The current pathological diagnostic criteria for sporadic inclusion body myositis (IBM) lack sensitivity. Using immunohistochemical techniques abnormal protein aggregates have been identified in IBM, including some associated with neurodegenerative disorders. Our objective was to investigate the diagnostic utility of a number of markers of protein aggregates together with mitochondrial and inflammatory changes in IBM.
Retrospective cohort study. The sensitivity of pathological features was evaluated in cases of Griggs definite IBM. The diagnostic potential of the most reliable features was then assessed in clinically typical IBM with rimmed vacuoles (n=15), clinically typical IBM without rimmed vacuoles (n=9) and IBM mimics-protein accumulation myopathies containing rimmed vacuoles (n=7) and steroid-responsive inflammatory myopathies (n=11).

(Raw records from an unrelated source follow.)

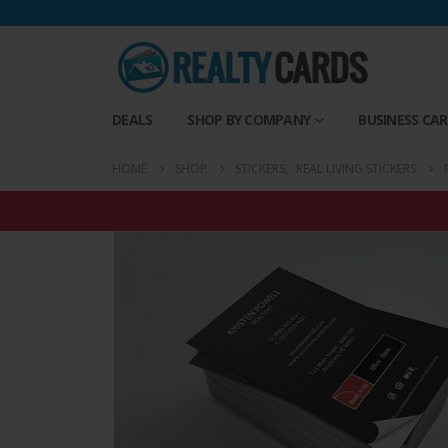
DEALS
SHOP BY COMPANY
BUSINESS CA
HOME
SHOP
STICKERS
,
REAL LIVING STICKERS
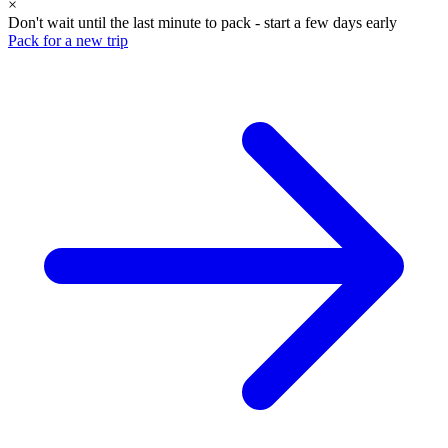
×
Don't wait until the last minute to pack - start a few days early
Pack for a new trip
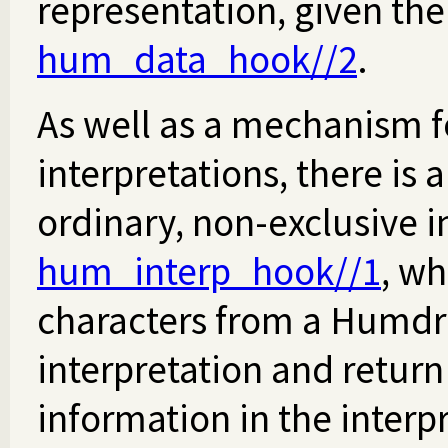
representation, given the
hum_data_hook//2
.
As well as a mechanism f
interpretations, there is
ordinary, non-exclusive i
hum_interp_hook//1
, wh
characters from a Humdru
interpretation and retur
information in the interpr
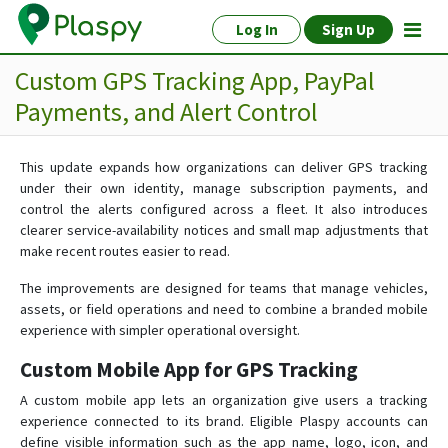
Log In
Sign Up
Custom GPS Tracking App, PayPal
Payments, and Alert Control
This update expands how organizations can deliver GPS tracking
under their own identity, manage subscription payments, and
control the alerts configured across a fleet. It also introduces
clearer service-availability notices and small map adjustments that
make recent routes easier to read.
The improvements are designed for teams that manage vehicles,
assets, or field operations and need to combine a branded mobile
experience with simpler operational oversight.
Custom Mobile App for GPS Tracking
A custom mobile app lets an organization give users a tracking
experience connected to its brand. Eligible Plaspy accounts can
define visible information such as the app name, logo, icon, and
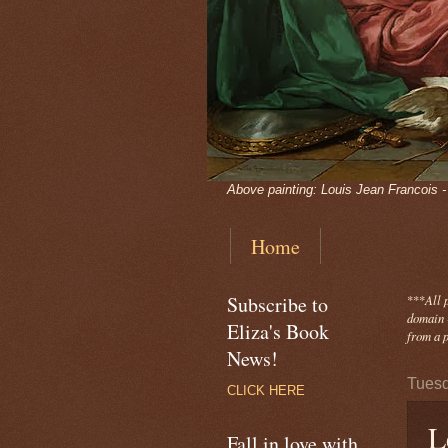
Above painting: Louis Jean Francois 
Home
Subscribe to
***
All 
domain -
Eliza's Book
from a p
News!
Tuesd
CLICK HERE
L
Fall in love with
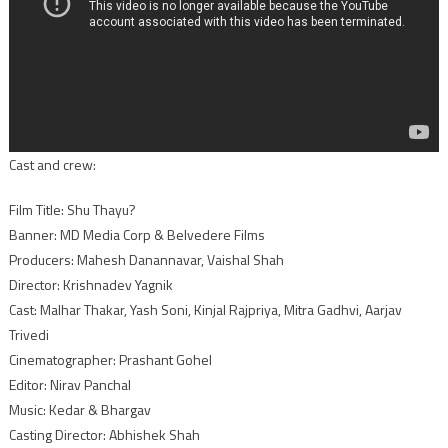
Cast and crew:
Film Title: Shu Thayu?
Banner: MD Media Corp & Belvedere Films
Producers: Mahesh Danannavar, Vaishal Shah
Director: Krishnadev Yagnik
Cast: Malhar Thakar, Yash Soni, Kinjal Rajpriya, Mitra Gadhvi, Aarjav
Trivedi
Cinematographer: Prashant Gohel
Editor: Nirav Panchal
Music: Kedar & Bhargav
Casting Director: Abhishek Shah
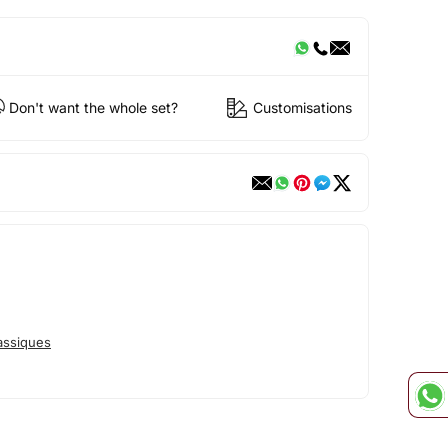
Don't want the whole set?
Customisations
assiques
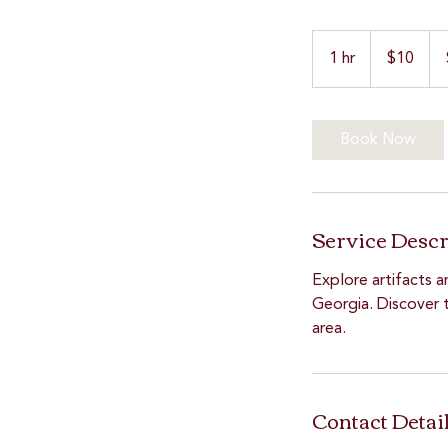
10
US
1 hr
1
$10
dollars
h
Book Now
Service Descr
Explore artifacts a
Georgia. Discover t
area.
Contact Detai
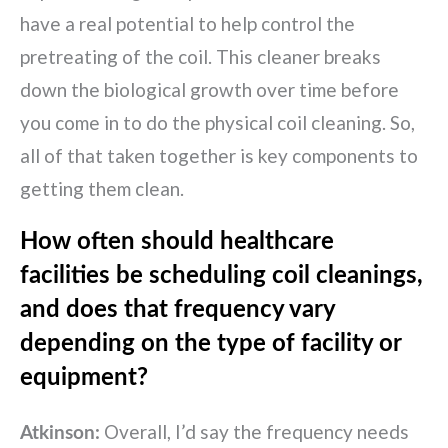
have a real potential to help control the
pretreating of the coil. This cleaner breaks
down the biological growth over time before
you come in to do the physical coil cleaning. So,
all of that taken together is key components to
getting them clean.
How often should healthcare
facilities be scheduling coil cleanings,
and does that frequency vary
depending on the type of facility or
equipment?
Overall, I’d say the frequency needs
Atkinson:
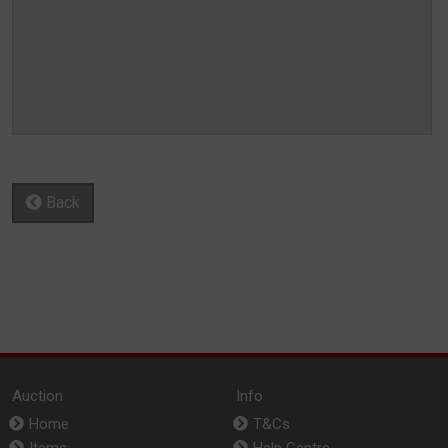
Back
Auction
Info
Home
T&Cs
Items
Help Centre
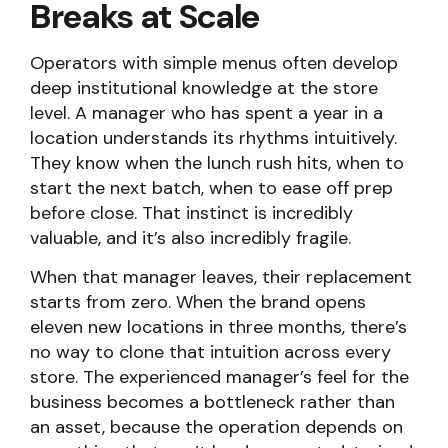
Breaks at Scale
Operators with simple menus often develop
deep institutional knowledge at the store
level. A manager who has spent a year in a
location understands its rhythms intuitively.
They know when the lunch rush hits, when to
start the next batch, when to ease off prep
before close. That instinct is incredibly
valuable, and it’s also incredibly fragile.
When that manager leaves, their replacement
starts from zero. When the brand opens
eleven new locations in three months, there’s
no way to clone that intuition across every
store. The experienced manager’s feel for the
business becomes a bottleneck rather than
an asset, because the operation depends on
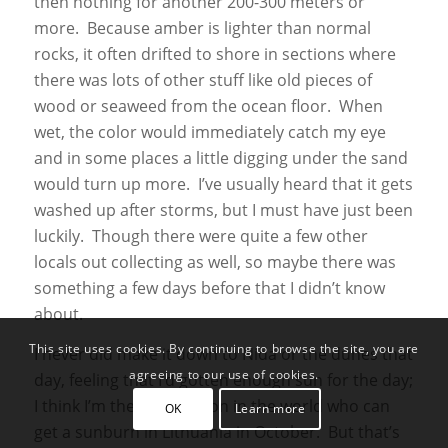
then nothing for another 200-300 meters or
more. Because amber is lighter than normal
rocks, it often drifted to shore in sections where
there was lots of other stuff like old pieces of
wood or seaweed from the ocean floor. When
wet, the color would immediately catch my eye
and in some places a little digging under the sand
would turn up more. I’ve usually heard that it gets
washed up after storms, but I must have just been
luckily. Though there were quite a few other
locals out collecting as well, so maybe there was
something a few days before that I didn’t know
about.
This site uses cookies. By continuing to browse the site, you are
I never did make it down to Nida or the dunes that
agreeing to our use of cookies.
day, feeling that I’d gotten enough sun for the day;
I think I’m the only person in the world who can
OK
Learn more
get a sunburn in Lithuania in October. But that’s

Specialist muscle services at the John Radcliffe Hospital, Oxford and the National Hospital for Neurology and Neurosurgery, London.
Individual pathological features, in isolation, lacked sensitivity and specificity. However, the morphology and distribution of p62 aggregates in IBM were characteristic and in a myopathy with rimmed vacuoles, the combination of characteristic p62 aggregates and increased sarcolemmal and internal major histocompatibility complex class I expression or endomysial T cells were diagnostic for IBM with a sensitivity of 93% and specificity of 100%. In an inflammatory myopathy lacking rimmed vacuoles, the presence of mitochondrial changes was 100% sensitive and 73% specific for IBM; characteristic p62 aggregates were specific (91%), but lacked sensitivity (44%).

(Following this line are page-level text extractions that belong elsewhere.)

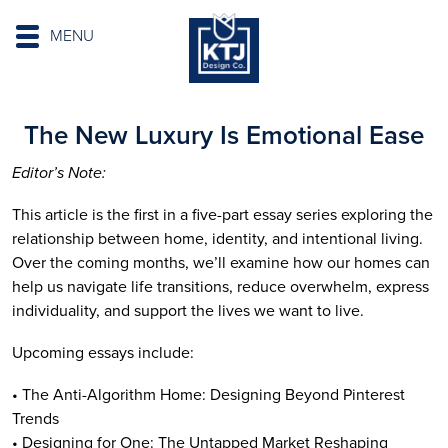
MENU
The New Luxury Is Emotional Ease
Editor’s Note:
This article is the first in a five-part essay series exploring the
relationship between home, identity, and intentional living.
Over the coming months, we’ll examine how our homes can
help us navigate life transitions, reduce overwhelm, express
individuality, and support the lives we want to live.
Upcoming essays include:
• The Anti-Algorithm Home: Designing Beyond Pinterest
Trends
• Designing for One: The Untapped Market Reshaping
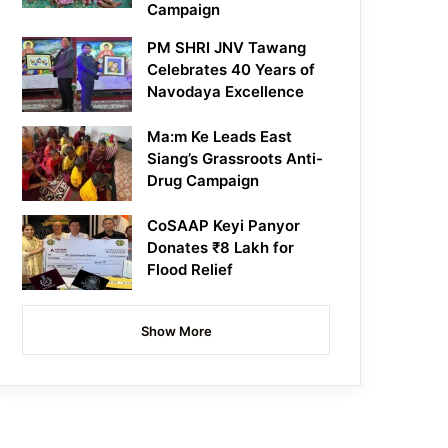
Campaign
PM SHRI JNV Tawang
Celebrates 40 Years of
Navodaya Excellence
Ma:m Ke Leads East
Siang’s Grassroots Anti-
Drug Campaign
CoSAAP Keyi Panyor
Donates ₹8 Lakh for
Flood Relief
Show More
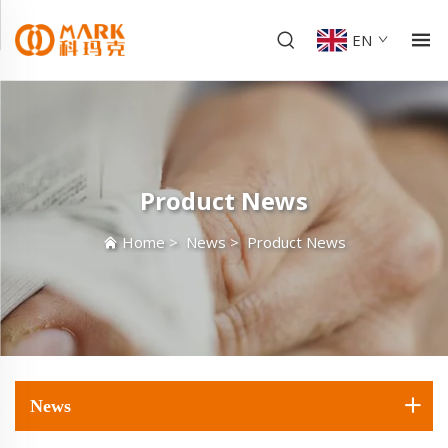
EN
Product News
Home
>
News
>
Product News
News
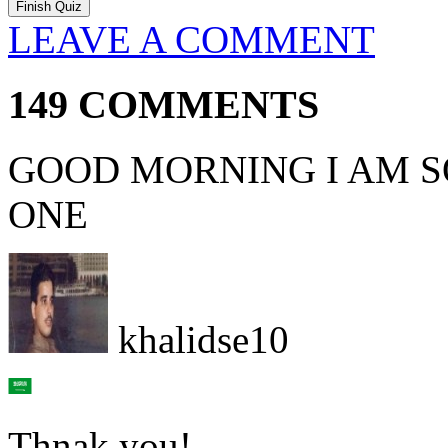
LEAVE A COMMENT
149 COMMENTS
GOOD MORNING I AM SO
ONE
khalidse10
Thnak you!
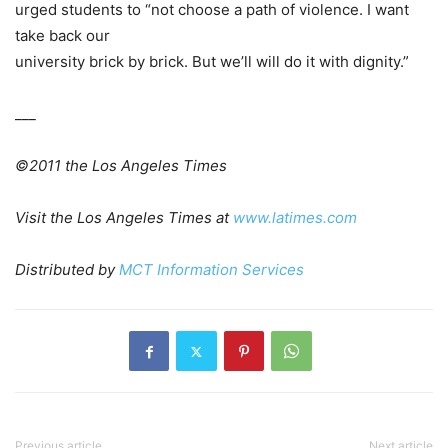
urged students to “not choose a path of violence. I want
take back our
university brick by brick. But we’ll will do it with dignity.”
___
©2011 the Los Angeles Times
Visit the Los Angeles Times at
www.latimes.com
Distributed by
MCT Information Services
Previous article
Next article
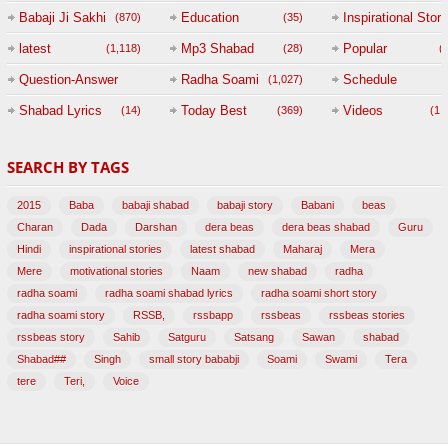
Babaji Ji Sakhi
Education
Inspirational Story
(870)
(35)
(
latest
Mp3 Shabad
Popular
(1,118)
(28)
(
Question-Answer
Radha Soami
Schedule
(1,027)
Session with
Shabad Lyrics
Today Best
Videos
(14)
(369)
(1,
BABAJI
SEARCH BY TAGS
(47)
2015
Baba
babaji shabad
babaji story
Babani
beas
Charan
Dada
Darshan
dera beas
dera beas shabad
Guru
Hindi
inspirational stories
latest shabad
Maharaj
Mera
Mere
motivational stories
Naam
new shabad
radha
radha soami
radha soami shabad lyrics
radha soami short story
radha soami story
RSSB,
rssbapp
rssbeas
rssbeas stories
rssbeas story
Sahib
Satguru
Satsang
Sawan
shabad
Shabad##
Singh
small story bababji
Soami
Swami
Tera
tere
Teri,
Voice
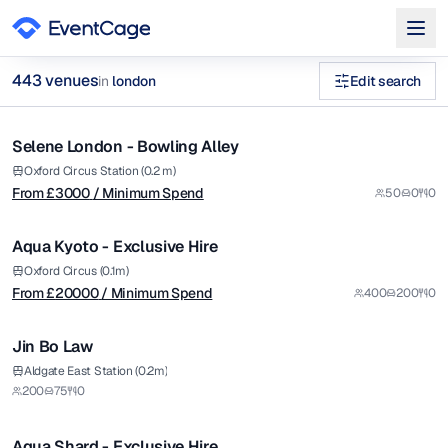
from £
3000
443
venue
s
in
london
Edit search
/ Minimum Spend
1/6
birthday party venues for 40 guests in london Venues in lon
Selene London - Bowling Alley
Premium
Browse
443
curated venues in
london
.
from £
20000
Oxford Circus Station (0.2 m)
From £
3000
/ Minimum Spend
50
0
0
/ Minimum Spend
1/14
Aqua Kyoto - Exclusive Hire
Premium
Oxford Circus (0.1m)
From £
20000
/ Minimum Spend
400
200
0
1/8
Jin Bo Law
Premium
from £
20000
Aldgate East Station (0.2m)
200
75
0
/ Minimum Spend
1/12
Aqua Shard - Exclusive Hire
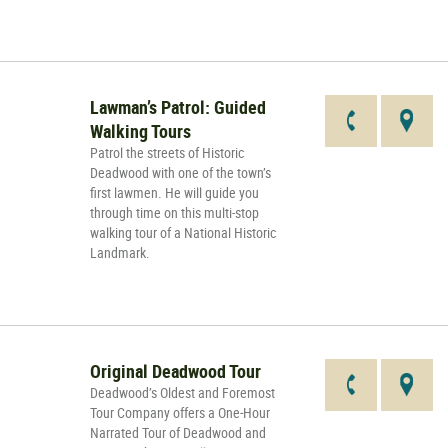
Lawman’s Patrol: Guided
Walking Tours
Patrol the streets of Historic
Deadwood with one of the town’s
first lawmen. He will guide you
through time on this multi-stop
walking tour of a National Historic
Landmark.
Original Deadwood Tour
Deadwood’s Oldest and Foremost
Tour Company offers a One-Hour
Narrated Tour of Deadwood and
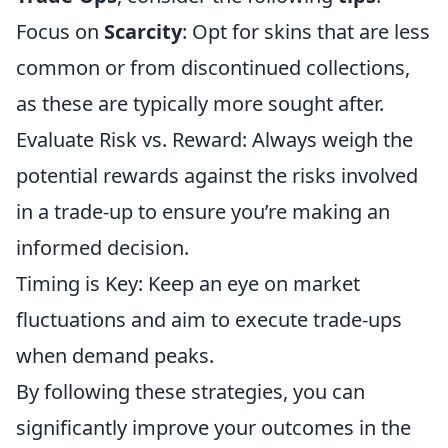
Focus on
Scarcity
: Opt for skins that are less
common or from discontinued collections,
as these are typically more sought after.
Evaluate Risk vs. Reward: Always weigh the
potential rewards against the risks involved
in a trade-up to ensure you’re making an
informed decision.
Timing is Key: Keep an eye on market
fluctuations and aim to execute trade-ups
when demand peaks.
By following these strategies, you can
significantly improve your outcomes in the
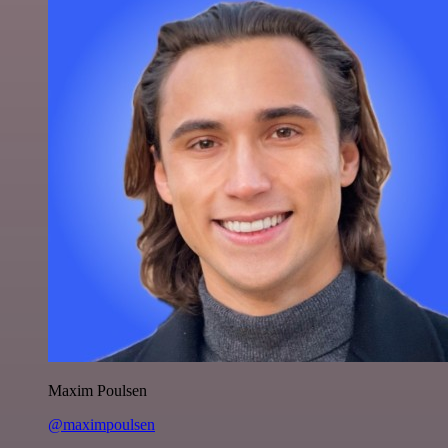
Maxim Poulsen
@maximpoulsen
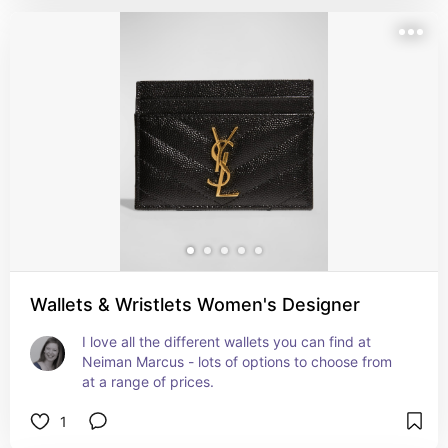
Wallets & Wristlets Women's Designer
I love all the different wallets you can find at 
Neiman Marcus - lots of options to choose from 
at a range of prices.
1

We propose an easily applied diagnostic algorithm for the pathological diagnosis of IBM. Additionally our findings support the hypothesis that many of the pathological features considered typical of IBM develop later in the disease, explaining their poor sensitivity at disease presentation and emphasising the need for revised pathological criteria to supplement the clinical criteria in the diagnosis of IBM.
散发性包涵体肌炎(IBM)目前的病理诊断标准缺乏敏感性。利用免疫组化技术,已在IBM中鉴定出异常蛋白聚集体,包括一些与神经退行性疾病相关的蛋白聚集体。我们的目的是研究多种蛋白聚集体标志物以及IBM中线粒体和炎症变化的诊断效用。
回顾性队列研究。在Griggs确诊的IBM病例中评估病理特征的敏感性。然后在具有镶边空泡的临床典型IBM(n = 15)、无镶边空泡的临床典型IBM(n = 9)以及IBM模拟物——含有镶边空泡的蛋白积累性肌病(n = 7)和类固醇反应性炎性肌病(n = 11)中评估最可靠特征的诊断潜力。
牛津约翰·拉德克利夫医院和伦敦国立神经病学与神经外科医院的专科肌肉服务部门。
单独的个体病理特征缺乏敏感性和特异性。然而,IBM中p62聚集体的形态和分布具有特征性,在伴有镶边空泡的肌病中,特征性p62聚集体与肌膜和内部主要组织相容性复合体I类表达增加或肌内膜T细胞相结合对IBM具有诊断意义,敏感性为93%,特异性为100%。在缺乏镶边空泡的炎性肌病中,线粒体变化对IBM的敏感性为100%,特异性为73%;特征性p62聚集体具有特异性(91%),但缺乏敏感性(44%)。
我们提出了一种易于应用的IBM病理诊断算法。此外,我们的研究结果支持这样的假设,即许多被认为是IBM典型特征的病理特征在疾病后期才出现,这解释了它们在疾病表现时敏感性较差的原因,并强调需要修订病理标准以补充临床标准用于IBM的诊断。